Несмотря на бесспорную привлекательность нашей гости, переступать границы общепринятых этико- моральных норм не хотелось. Пригубив пару бокалов вина распрощались с ней. Максим вышел на улицу. Снова притащит булыжники. Я ненавидел его за эту болезнь, за эту ненормальную одержимость.
Когда дверь за ним захлопнулась, я взглянул на себя в зеркало. Отражение меня устраивало. Я никогда не мог назвать себя самовлюбленным. С самого детства во мне привили активную ненависть к себе и окружающему миру. Эти люди- дерьмо. Ты- дерьмо. Твоя жизнь- никчемна и ничтожна. Но эта картина перед моими глазами радовала взор: высокие скулы, длинные волосы, обрамляющие лицо, карие глаза. Я не мог смотреть на собственное отражение более одной минуты.
В комнате лежала новая доза моего наркотика. Мне не терпелось принять её.
Когда я лег на пол, вокруг меня по стенам забегал калейдоскоп цветов. Потолок кружился в танце. В голове вновь мелькали картинки из детства. Отец бросил мать, когда мне было два года. Изредка мы виделись с ним, но ни один человек в здравом уме и по своему желанию не вернется в гетто. Так было даже в его лучшие, цветущие времена. И это не отменяли того, что моя мать превратилась в последнюю ****ину. Он смог вырваться из бедности и грязи.

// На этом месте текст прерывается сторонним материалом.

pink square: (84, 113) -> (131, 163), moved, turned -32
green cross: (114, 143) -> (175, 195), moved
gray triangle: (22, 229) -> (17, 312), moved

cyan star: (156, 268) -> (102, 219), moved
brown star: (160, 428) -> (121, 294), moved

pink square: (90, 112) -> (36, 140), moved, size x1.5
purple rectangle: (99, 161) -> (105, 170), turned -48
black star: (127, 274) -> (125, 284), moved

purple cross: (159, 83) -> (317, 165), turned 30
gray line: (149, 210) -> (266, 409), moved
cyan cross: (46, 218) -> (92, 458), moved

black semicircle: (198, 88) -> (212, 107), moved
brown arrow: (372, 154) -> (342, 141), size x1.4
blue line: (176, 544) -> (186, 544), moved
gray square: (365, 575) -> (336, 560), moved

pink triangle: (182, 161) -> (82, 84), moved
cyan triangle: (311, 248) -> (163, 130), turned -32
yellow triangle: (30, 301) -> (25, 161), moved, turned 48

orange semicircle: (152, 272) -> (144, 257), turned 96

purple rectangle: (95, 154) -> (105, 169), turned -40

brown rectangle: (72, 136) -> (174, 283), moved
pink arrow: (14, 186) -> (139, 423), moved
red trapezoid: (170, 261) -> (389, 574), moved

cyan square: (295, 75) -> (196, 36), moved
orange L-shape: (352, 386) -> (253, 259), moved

И я не винил его в этом. В этом не было смысла. Я сам мечтал вырваться однажды, освободиться от этих оков.
      Картинка в моей голове сменилась новой. То, что сейчас происходило в моем мозгу походило на кинопленку. Кто- то уверенно крутил колесо моей жизни.

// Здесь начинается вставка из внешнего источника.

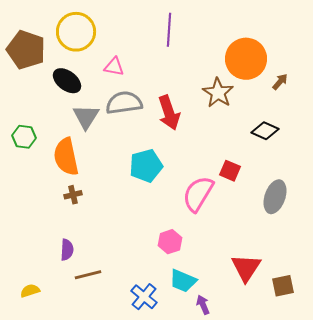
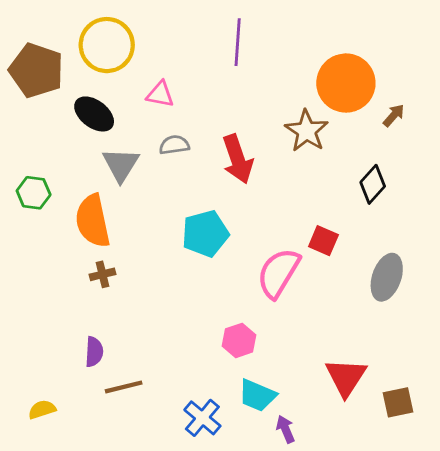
gray semicircle: (124, 103) -> (174, 145), size x0.6
black diamond: (265, 131) -> (373, 184), turned -72

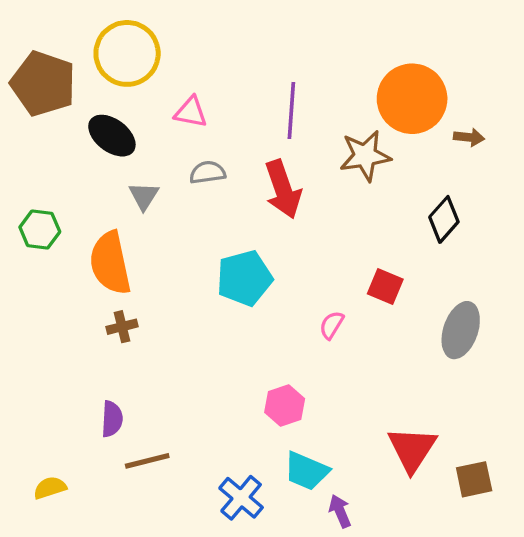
purple line: (238, 42) -> (291, 110), moved
brown arrow: (394, 115) -> (469, 137), turned 55
brown star: (307, 131) -> (365, 156), turned 30
gray triangle: (121, 165) -> (144, 196), size x0.7
pink semicircle: (278, 273) -> (332, 325), size x0.5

   Отец уходит от моей матери. Она валяется на полу в коридоре, цепляется за его ноги, волочится за ним и умоляет забрать её с собой. Я не мог этого помнить. Откуда эта картина всплыла в моей голове?
    Я вновь пришел из школы. Мать стояла возле порога с ремнем, готовая одарить мой нежный зад новой порцией розгов. Больше я не плакал и не умолял остановиться. Меня заводили соприкосновения ремня с моим телом, грубая сила, исходящая от матери. Я едва сдерживался от стонов. Знал, что когда это закончится, к ней придет новый клиент. В доме появится свежий запах спермы и дешевого алкоголя или одеколона.
   Что-то снова щелкнуло в моей голове. Калейдоскоп из цветов на стене прекратился. Лёд тронулся. Лампа на потолке замигала. Глаза слезились. Картинки начали сменяться с бешенной скоростью. У матери появился постоянный ебырь. Он стал моим отчимом. Но ему никогда не стать моим отцом. Никто уже не мог меня спасти от этого чудовища.
    Моя первая девушка. Её стошнило на меня вовремя секса. Неужели, я настолько уродлив, что людей тошнит от меня в буквальном смысле? Мать постоянно твердила мне, что я - выродок.
   Моя первая шлюха. Моя первая съемка Моя новая жизнь. Все обретало смысл.      Мозаика  событий сливалась в единую картину жизни, имеющую свою точку начала, а где её предел уже было вне поля зрения. Картина казалась красивее алтарей в Соборе Святого Петра в Ватикане.  Моя жизнь - ничтожность. Презрение к себе глубоко проросло в моем подсознании. Это было проявлением моего ид, суперэго и эго. Моя личность давно стерлась с границ сознания и мироздания. Внутри меня одна пустота.
                ***
   Макс нашел меня в собственной блевотине.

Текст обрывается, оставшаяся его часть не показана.